When it happened to SARS, we were a very small field at the time. We were shocked. We were calling each other up, 'Oh my god, it's a coronavirus.' We couldn't believe it. And then there was a lot of excitement then and a lot of people working on it. And then it kind of died down. Then, with MERS there was kind of a rejuvenation, a re-excitement in the field. And then again it died down.
This time, it's so devastating. Those two were basically in Asia – and actually Toronto had an outbreak of SARS. MERS is in the Middle East and then there was an outbreak in Korea, a small epidemic. But this one takes the cake. It's just so much more devastating.

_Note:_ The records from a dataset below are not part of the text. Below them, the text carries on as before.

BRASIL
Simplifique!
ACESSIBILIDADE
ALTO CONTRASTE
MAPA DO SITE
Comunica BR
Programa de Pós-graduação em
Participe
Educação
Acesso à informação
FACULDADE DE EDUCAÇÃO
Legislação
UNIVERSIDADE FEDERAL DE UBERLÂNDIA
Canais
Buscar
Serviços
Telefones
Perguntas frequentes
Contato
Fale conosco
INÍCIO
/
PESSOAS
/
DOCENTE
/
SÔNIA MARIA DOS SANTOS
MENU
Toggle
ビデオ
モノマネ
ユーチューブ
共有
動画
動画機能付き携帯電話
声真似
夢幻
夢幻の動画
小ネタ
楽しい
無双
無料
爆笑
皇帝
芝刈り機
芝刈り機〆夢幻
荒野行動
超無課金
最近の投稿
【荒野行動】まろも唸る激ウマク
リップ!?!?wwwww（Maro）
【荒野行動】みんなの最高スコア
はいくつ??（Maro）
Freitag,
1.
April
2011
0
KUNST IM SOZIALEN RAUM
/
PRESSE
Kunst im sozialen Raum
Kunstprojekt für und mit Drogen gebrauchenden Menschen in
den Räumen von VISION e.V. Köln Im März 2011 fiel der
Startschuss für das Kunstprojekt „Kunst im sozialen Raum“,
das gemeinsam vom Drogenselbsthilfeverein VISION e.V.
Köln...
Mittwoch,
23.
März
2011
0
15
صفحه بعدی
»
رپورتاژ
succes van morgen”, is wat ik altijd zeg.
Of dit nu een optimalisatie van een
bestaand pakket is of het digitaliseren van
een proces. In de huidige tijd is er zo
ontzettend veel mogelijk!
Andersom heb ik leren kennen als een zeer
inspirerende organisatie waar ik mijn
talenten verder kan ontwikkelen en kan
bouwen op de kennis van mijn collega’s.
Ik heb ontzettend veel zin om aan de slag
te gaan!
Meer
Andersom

PV: What was your reaction when you first learned of the new coronavirus back in early January? Were you surprised at all about the devastation that it has caused?
SW: Well, yeah. The other two were bad but they didn't spread like this. 8,000 people had SARS total. What are we up to now?
PV: I think the death toll itself is close to that number, if it hasn't surpassed it already. (Editor's note: As of Thursday morning, the global death toll was 21,896)
SW: But SARS and MERS were more lethal, percentage-wise. SARS killed 10% of people that had it and MERS 35%. But the total numbers, of course, were much lower.
PV: Is there anything else that you think is relevant, either about the center or about coronaviruses in general?
SW: Just stay home and be safe. ... As part of the center we are doing work in the high containment with the virus. We're going to be looking at anti-virals. We're helping with looking at patient samples to try to isolate and quantify virus, that kind of thing, to determine how to inactivate it. Basic stuff like that. And then we want to do our own research when these things quiet down.